Communities of people who use your product: when and how


Keywords:  user communities / continuous research / participant recruitment / engage / frame / sense / living lab / co-design / people panels / qualitative research / continuous feedback

 

Communities of people who use a product or service have been framed for a while as the “next step” beyond panels: people who don’t just answer a one-off survey, but collaborate with the brand on an ongoing basis.

When they go wrong, they turn into a ghost group. When they go well, they become a living lab for product, service and experience decisions.

Here we look at when it makes sense to set up a community and what it needs to work, through ENGAGE, FRAME and SENSE.

 

1. What we mean by a community of people who use your product.

 

When we say “community”, we mean:

  • A group of people who take part more than once.

  • With a certain connection to the brand, product or category.

  • With spaces and dynamics designed for interaction, not just for answering questions.

It is not:

  • A rebranded panel.

  • A mailing list.

  • A social media group with no clear purpose or moderation.

It makes sense to create a community when there are:

  • Recurring decisions around the same product/service.

  • A real appetite to learn continuously.

  • Capacity to nurture the relationship, not just push out tasks.

 

2.  Engage: recruiting and nurturing so it doesn’t fade out.

 

2.1. Invite with intention.

  • Be clear about who it makes sense to have inside (it doesn’t need to “represent everyone”).

  • Clearly explain what it’s for, what kinds of things will happen, and what they get in return (beyond the incentive).

2.2. Onboarding and care.

  • A welcome message that sets out the rules of the game: approximate frequency, channels, how to opt out.
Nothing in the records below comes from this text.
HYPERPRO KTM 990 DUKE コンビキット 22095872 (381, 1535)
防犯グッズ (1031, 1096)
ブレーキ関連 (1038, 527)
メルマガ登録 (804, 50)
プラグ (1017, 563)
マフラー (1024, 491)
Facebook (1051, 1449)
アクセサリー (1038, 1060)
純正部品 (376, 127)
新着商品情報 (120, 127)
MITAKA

  • A first, simple activity to break the ice.

2.3. Give something back.

The formats of what we research are also changing:

  • Tell people what has been done with what they shared.

  • Send occasional small highlights.

  • Treat the relationship as ongoing, not just “we reach out when we need something”.

 

3. Frame: which types of activities make sense.

 

3.1. Continuous exploration.

  • Quick pulses on ideas, concepts, changes.

  • Open questions about real use, workarounds, day-to-day problems.

3.2. Light co-design.

  • Fast tests of prototypes, screens, messages.

  • Asynchronous activities: photos, screenshots, voice notes about how they currently solve something.

3.3. Following things over time.

  • Seeing how adoption of a feature evolves, or how perception of a service changes.


A community isn’t for everything. We need to set healthy boundaries: what we do within the community, and what goes into deeper studies outside it.

 
 

4. Sense: how to get value without drowning in noise.

4.2. Set rhythms for reading.

  • Regular reviews (monthly, every two months) to synthesise what’s most relevant.

  • Short internal digests with key ideas, signals and open questions.

4.3. Connect with other data.

  • Cross what happens in the community with real usage, metrics and other studies.

  • Be honest about what this community represents and what it doesn’t.

The idea: use the community as a radar and a lab, not as the only “voice of the customer”..

 

5. The quantica perspective.

 

At quantica, we see communities of people who use a product or service as a powerful piece within ENGAGE–FRAME–SENSE when:

  • ENGAGE looks after the relationship and the value you give back.

  • FRAME defines which questions and dynamics truly fit there.

  • SENSE connects what happens in the community to concrete decisions.


They’re not a magic recipe, but when they’re well designed they can bring us much closer to people’s real lives between studies, not only when there’s a project officially “in field”.